А потом молодые люди через Базель отправились во Франкфурт. Маршрут оказался «слишком грандиозен», и они изрядно поистратились, поэтому в конце путешествия ездили «крайне скромно, в 3-ем классе, только на дальние расстояния во 2-м». Но в Берлине они все-таки застряли из-за отсутствия средств. Пришлось смирить гордыню и послать домашним просьбу о финансовой помощи. В ожидании ее, вспоминает Д. Философов, «ели раз в день… предпочитая хранить оставшиеся деньги на оперу… Главным образом в Вене, Франкфурте и Берлине».
В начале сентября праздник для Димы и Сергея закончился — они вернулись домой. Наступало время будней. Но что важно — именно с этой поры Дягилев окончательно приобрел столичный статус: Пермь и Бикбарда отныне остались для него лишь милыми, дорогими сердцу воспоминаниями. В его жизни наступала другая эпоха, связанная прежде всего со стремительным развитием массовых коммуникаций.

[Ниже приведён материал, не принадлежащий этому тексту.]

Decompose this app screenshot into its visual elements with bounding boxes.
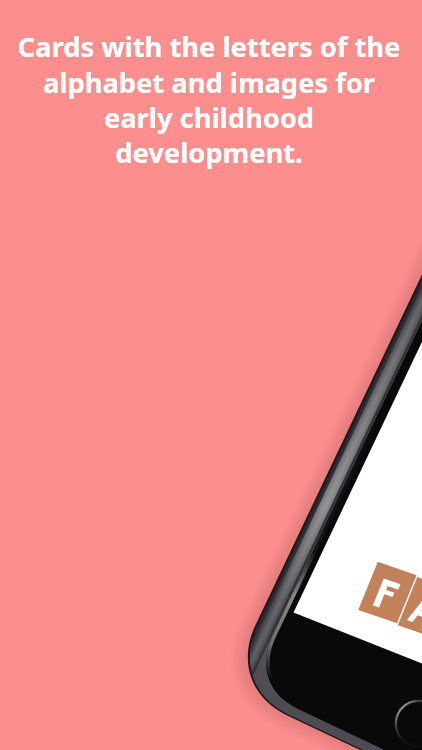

Теперь как в столице, так и в провинции почти не осталось места патриархальным отношениям, которые еще недавно царили в родительском доме Дягилева. Новости — по крайней мере общественного порядка — передавались уже не из уст в уста, а в большинстве случаев через печатные органы. Осенью 1890 года среди прочих известий газета «Пермские губернские новости» печатает сообщение о событии, которое моментально подвело черту под прежней беззаботной юношеской жизнью Сергея Дягилева:
«1890 года, октября 9 дня, по определению Пермского окружного суда полковник Павел Павлович Дягилев признан и объявлен несостоятельным должником неторгового звания. Вследствие сего правительственные установления и должностные лица благоволят: 1) Наложить запрещение на недвижимое имущество несостоятельного должника и арест на движимое, буде таковое в их ведомстве находится; 2) Сообщить в Окружной суд о своих требованиях на несостоятельных должников или следующих ему от лиц и мест. Частные же лица имеют объявить окружному суду: 1) О долговых требованиях на несостоятельного должника и о суммах, ему должных, хотя бы и другим сроки к платежу еще не наступили; 2) О имуществе несостоятельного, находящегося у них на сохранении или в закладе и, наоборот, о имуществе, им данным несостоятельным на сохранение или под заклад. Объявление это должно быть сделано, согласно ст. 9 Высочайше утвержденного, 1 июля 1868 года, мнения Государственного совета, о порядке производства дел о несостоятельности в четырехмесячный срок со дня пропечатания последней публикации в Сенатских объявлениях».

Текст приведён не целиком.